━━ Input records
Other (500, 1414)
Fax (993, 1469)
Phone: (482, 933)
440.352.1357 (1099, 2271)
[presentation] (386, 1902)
━━━━
━━ Input records
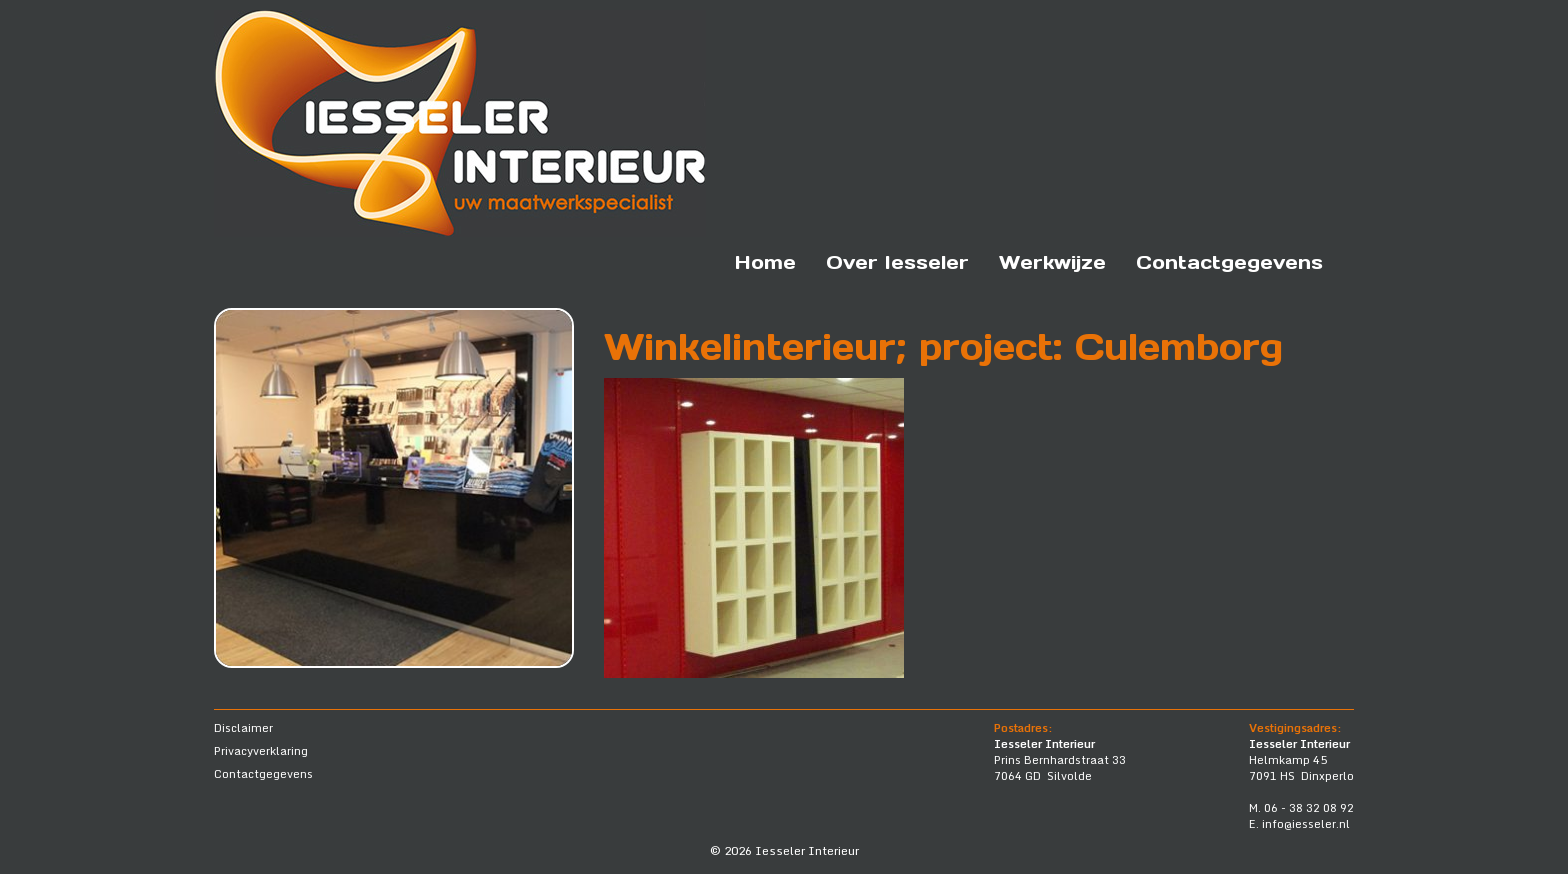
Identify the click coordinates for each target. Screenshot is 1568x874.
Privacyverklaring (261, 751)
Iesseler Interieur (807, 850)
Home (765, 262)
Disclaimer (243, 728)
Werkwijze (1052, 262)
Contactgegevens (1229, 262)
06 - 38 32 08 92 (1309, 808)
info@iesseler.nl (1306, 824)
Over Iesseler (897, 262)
━━━━
● **Work order**: In the entries above, restate word for word the lines between the one holding "Home (765, 262)" and the one holding "Over Iesseler (897, 262)", inclusive, and nothing besides.

● **Task response**:
Home (765, 262)
Disclaimer (243, 728)
Werkwijze (1052, 262)
Contactgegevens (1229, 262)
06 - 38 32 08 92 (1309, 808)
info@iesseler.nl (1306, 824)
Over Iesseler (897, 262)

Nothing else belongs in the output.